Aren’t we more than our molecules and memories? What about our, you know, experiences? Don’t they shape us – quite literally, in the scars and bruises we carry from our battles on this Earth – in a way that a lab-grown simulacrum cannot know? Jack may look like Cameron and have his memories, but doesn’t a life that’s truly been lived leave us with more than a shoe box full of mental snapshots, which is how Cleary conveys Cameron’s recollections? Never mind the notion of a soul.

“Swan Song” glosses over these themes while simultaneously inviting them: Jack is advertised as identical to Cameron, but, during a dry run, Cameron’s dog can somehow tell the difference.

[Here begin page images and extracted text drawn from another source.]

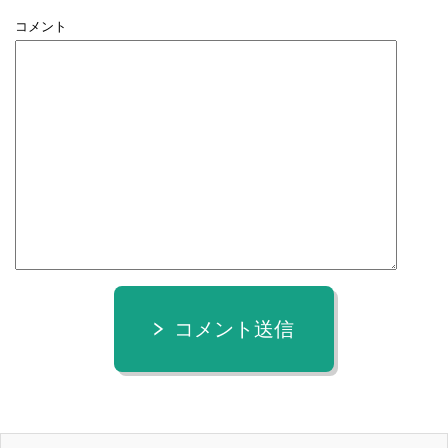
コメント
コメント送信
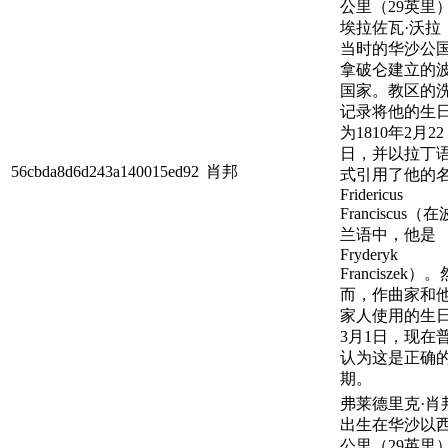
公里（29英里
埃拉佐瓦·沃拉
当时的华沙公
拿破仑建立的
国家。教区的
记录将他的生
为1810年2月22
日，并以拉丁
56cbda8d6d243a140015ed92
肖邦
式引用了他的
Fridericus
Franciscus（在
兰语中，他是
Fryderyk
Franciszek）。
而，作曲家和
家人使用的生
3月1日，现在
认为这是正确
期。
弗莱德里克·肖
出生在华沙以西
公里（29英里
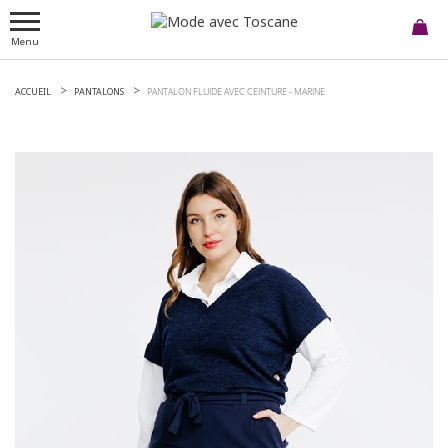
Menu
ACCUEIL
PANTALONS
PANTALON FLUIDE AVEC CEINTURE -
MARINE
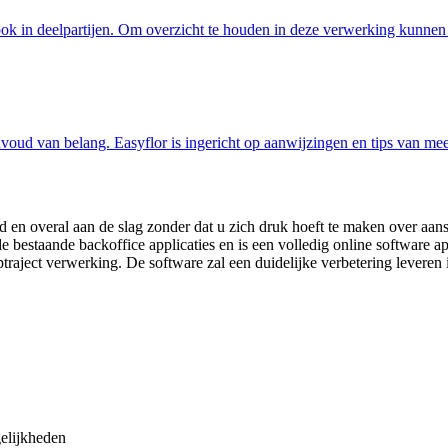
ook in deelpartijen. Om overzicht te houden in deze verwerking kunnen
eenvoud van belang. Easyflor is ingericht op aanwijzingen en tips van m
ijd en overal aan de slag zonder dat u zich druk hoeft te maken over aa
e bestaande backoffice applicaties en is een volledig online software a
traject verwerking. De software zal een duidelijke verbetering leveren 
elijkheden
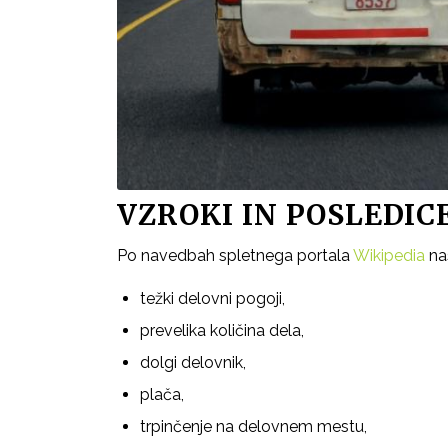
VZROKI IN POSLEDIC
Po navedbah spletnega portala
Wikipedia
na
težki delovni pogoji,
prevelika količina dela,
dolgi delovnik,
plača,
trpinčenje na delovnem mestu,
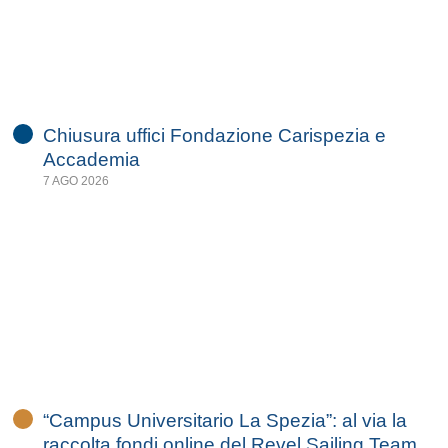
Chiusura uffici Fondazione Carispezia e
Accademia
7 AGO 2026
“Campus Universitario La Spezia”: al via la
raccolta fondi online del Revel Sailing Team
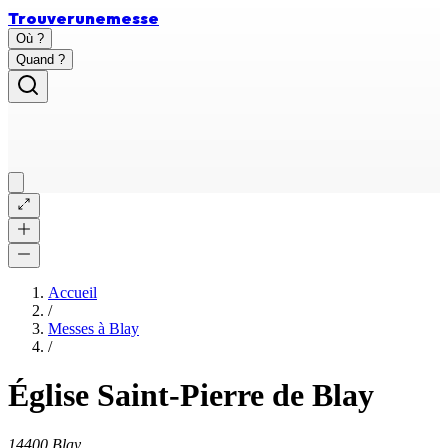
Trouver
une
messe
Où ?
Quand ?
Accueil
/
Messes à
Blay
/
Église Saint-Pierre de Blay
14400 Blay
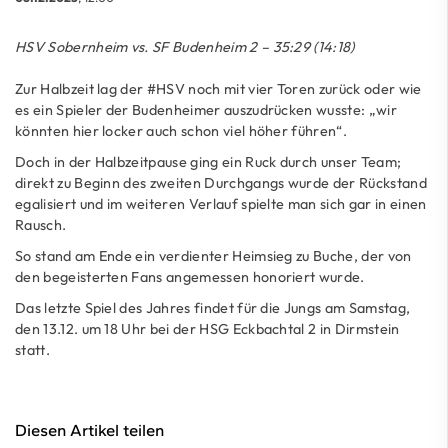
HSV Sobernheim vs. SF Budenheim 2 – 35:29 (14:18)
Zur Halbzeit lag der #HSV noch mit vier Toren zurück oder wie
es ein Spieler der Budenheimer auszudrücken wusste: „wir
könnten hier locker auch schon viel höher führen“.
Doch in der Halbzeitpause ging ein Ruck durch unser Team;
direkt zu Beginn des zweiten Durchgangs wurde der Rückstand
egalisiert und im weiteren Verlauf spielte man sich gar in einen
Rausch.
So stand am Ende ein verdienter Heimsieg zu Buche, der von
den begeisterten Fans angemessen honoriert wurde.
Das letzte Spiel des Jahres findet für die Jungs am Samstag,
den 13.12. um 18 Uhr bei der HSG Eckbachtal 2 in Dirmstein
statt.
Diesen Artikel teilen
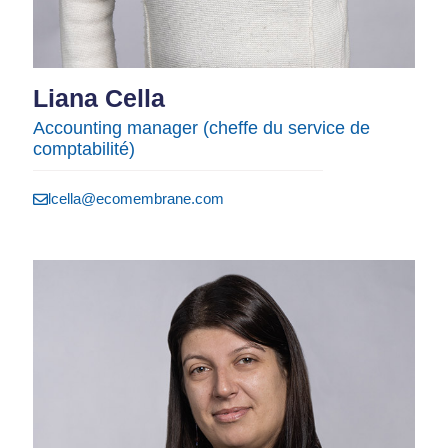
Liana Cella
Accounting manager (cheffe du service de
comptabilité)
lcella@ecomembrane.com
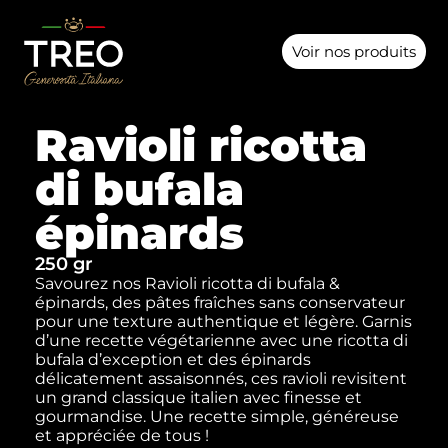
Voir nos produits
Ravioli ricotta
di bufala
épinards
250 gr
Savourez nos Ravioli ricotta di bufala &
épinards, des pâtes fraîches sans conservateur
pour une texture authentique et légère. Garnis
d’une recette végétarienne avec une ricotta di
bufala d’exception et des épinards
délicatement assaisonnés, ces ravioli revisitent
un grand classique italien avec finesse et
gourmandise. Une recette simple, généreuse
et appréciée de tous !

And it’s pretty obvious to us as well that these guys aren’t Tweedledum and Tweedledee. After Cameron gives Jack his memories, the two of them argue about the decision to trade places.

If they were truly indistinguishable in every way, wouldn’t they agree? In other words, wouldn’t Jack share Cameron’s doubts? As a fairly soggy, two-hankie melodrama, “Swan Song” is effective, but I wouldn’t recommend thinking about it for too long.